Anticoagulation in Elective Spine Cases

Rates of Hematomas Versus Thromboembolic Disease

Dharani Rohit Thota, BA; Carlos A. Bagley, MD; Mazin Al Tamimi, MD; Paul A. Nakonezny, PhD; Michael Van Hal, MD


Spine. 2021;46(13):901-906. 

In This Article


There is much debate on the importance of postoperative anticoagulation. While PE's can be deadly, postoperative hematomas can also be debilitating and devastating complications. It does raise an interesting question on when and how should patients be protected from both postoperative complications. It is a fine line to walk between increasing a bleeding risk and increasing risk for potentially deadly VTE events.

In this study, pharmacologic anticoagulation did not significantly decrease the symptomatic VTE incidence rate, but it did significantly increase hematoma rates and the return to OR rates. This finding is in line with recent literature findings in regarding to spinal surgery and pharmacologic anticoagulation administration.[10,11] However, in the review article by Kepler et al[1] there was a significant decrease in VTE incidence following pharmacologic anticoagulation in spine surgery.

Some of the literature studies have different methods of VTE detection. Some of them use active screening which increases the number of non-symptomatic VTE events reported.

While our study does have noted limitations, it does raise the question if anticoagulation should be used in routine cases as it does not appear to lead to lower VTE rates, but it does appear to have an adverse effect on the rate of return to OR for hematomas.

Notably, the timing of the VTE may be an area of further investigation. While most of the hematoma risk in this study appeared to be in the relatively early postoperative period, there appears to be a trend toward symptomatic VTE occurring later in the postoperative course.

Our study has a few key limitations, namely the surgeons were different. While still at the same institution, each surgeon practices independently. There may be inherent differences such as the use of tranexamic acid, the approach to blood loss. Durotomies are another large potential confounder. These are hard to control for in any study due to the way they are reported. The matching process would help control for this by controlling for complexity and case duration, but it is a weakness of its retrospective nature.

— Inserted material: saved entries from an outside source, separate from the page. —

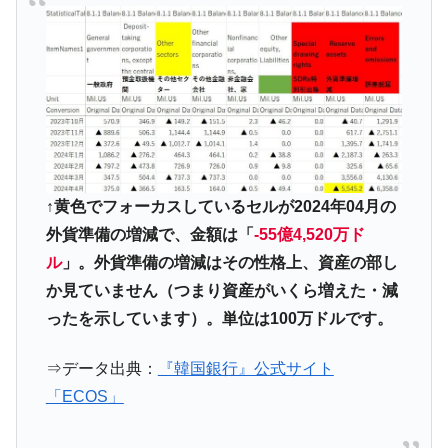
『Money1』
だ。
『韓国銀行』が「金の保有量を増やしま
『Money1』
す」⇒「金を経由するドル入手」手段ではないのか？
韓国･外為取引量「1日当たり1,214.4億ド
『Money1』
ル」まで拡大 ⇒ 海外資金の動きに強く左右される状態
韓国･帰ってきた李在明。李在明を支持しな
『Money1』
い「50.5％」に上昇
↑黄色でフォーカスしているセルが2024年04月の
韓国大統領府ボンクラ政策室長が告発され
『Money1』
外貨準備の増減で、金額は「
-55億4,520万ド
た ⇒ 国家が行った恐るべき株価操作であり、空前の国政壟
ル
」。外貨準備の増減はその性格上、資産の部し
断
か見ていません（つまり資産がいくら増えた・減
韓国･警察職員が「丸刈りになって抗議活
『Money1』
ったを示しています）。単位は100万ドルです。
動」
中国だけが鉄鋼輸出を異常増加させる ⇒ 中
『Money1』
⇒データ出典：
『韓国銀行』公式サイト
国の過剰生産が世界を蝕む。
「ECOS」
韓国製造業「半導体絶好調」のウラで他業
『Money1』
種は全般的「不調」⇒ PSIが示す現況は決して良くない。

Future studies will need to have a more rigorous methodology for determining the need for anticoagulation. Until, a randomized control trial is available to answer this question, this study provides some insight into the potential risks of anticoagulation while not clearly reducing the major target of this therapeutic. While the current study is not a randomized controlled trial, we attempted to overcome this by using propensity matching for the medical risk factors of the patient as well as the case severity. The propensity score plays an important role in balancing the study groups to make them comparable. Rosenbaum and Rubin[8] showed that treated and untreated subjects with the same propensity scores have identical distributions for the included covariates. This "balancing property" means that, if we control for the propensity score when we compare the groups, we have effectively turned the observational study into a randomized block experiment, where "blocks" are groups of subjects with the same propensities. This bolsters the internal validity of the study. Propensity scores also offer a promising way to assess the similarity between a sample and a target population of interest, which can bolster external validity.